> _Task statement_
Look through the data below, and copy each line that carries the word "España".

> _Saved data entries_
====
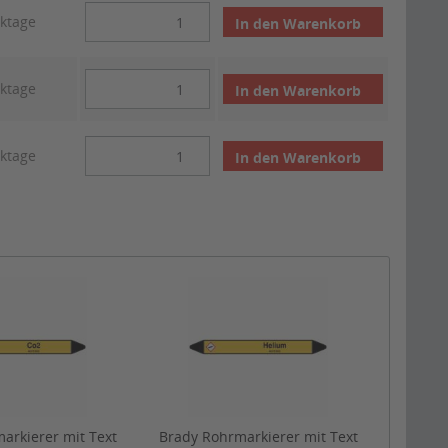
rktage
In den
Warenkorb
rktage
In den
Warenkorb
rktage
In den
Warenkorb
arkierer mit Text
Brady Rohrmarkierer mit Text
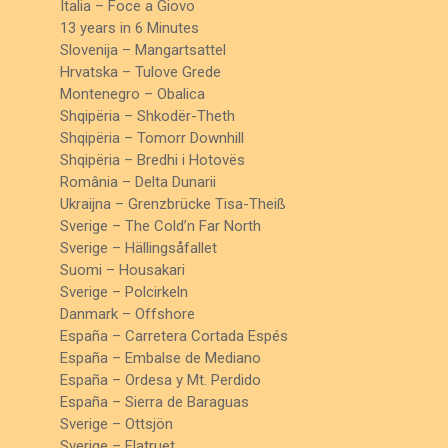
Italia – Foce a Giovo
13 years in 6 Minutes
Slovenija – Mangartsattel
Hrvatska – Tulove Grede
Montenegro – Obalica
Shqipëria – Shkodër-Theth
Shqipëria – Tomorr Downhill
Shqipëria – Bredhi i Hotovës
România – Delta Dunarii
Ukraijna – Grenzbrücke Tisa-Theiß
Sverige – The Cold’n Far North
Sverige – Hällingsåfallet
Suomi – Housakari
Sverige – Polcirkeln
Danmark – Offshore
España – Carretera Cortada Espés
España – Embalse de Mediano
España – Ordesa y Mt. Perdido
España – Sierra de Baraguas
Sverige – Ottsjön
Sverige – Flatruet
====
> _Result below_
España – Carretera Cortada Espés
España – Embalse de Mediano
España – Ordesa y Mt. Perdido
España – Sierra de Baraguas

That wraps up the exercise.